Presidential candidate Rick Santorum has expanded on why he believes gay unions are wrong.

Speaking to a group of conservatives on Friday in Denver, Santorum revisited his 2003 remarks on the groundbreaking Supreme Court decision that struck down sodomy laws throughout the United States. Then-Pennsylvania Senator Santorum compared such unions to “man on dog.”

“I said, if the Supreme Court gives to individuals the constitutional right to consensual sexual activity, then you have the right to incest, you have the right … to polygamy, you name it, you have the right to anything, if it's consent.”

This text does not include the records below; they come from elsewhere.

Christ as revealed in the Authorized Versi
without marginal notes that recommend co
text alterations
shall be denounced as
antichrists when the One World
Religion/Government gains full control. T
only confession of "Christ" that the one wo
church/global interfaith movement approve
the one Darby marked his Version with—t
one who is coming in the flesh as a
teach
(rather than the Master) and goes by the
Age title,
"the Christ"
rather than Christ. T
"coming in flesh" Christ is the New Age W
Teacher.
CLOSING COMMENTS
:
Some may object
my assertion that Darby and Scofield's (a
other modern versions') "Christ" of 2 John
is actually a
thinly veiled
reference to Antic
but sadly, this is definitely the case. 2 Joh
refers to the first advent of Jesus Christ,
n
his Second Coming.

He added that the gay community went “ballistic” and the mainstream media asked him to resign “because I was comparing homosexuality with incest and other things.” (Those other things being bestiality.)

“No, I wasn't,” Santorum continued. “I was saying, if the standard is consent, then how do you rationally draw the line? You can't. And they aren't.”

In a transparent attack on Texas Governor Rick Perry, who recently said he believes the 10th Amendment gives states the right to decide on gay marriage, Santorum said the party was drifting away from its core values.

“There are some in our party who say, 'Well, if New York wants to pass same-sex marriage, that's fine with me,'” he said, then added, “Abraham Lincoln said it best: We do not have the right to do wrong.”

Santorum went on to say that New York had “destroyed” marriage. (The video is embedded in the right panel of this page.)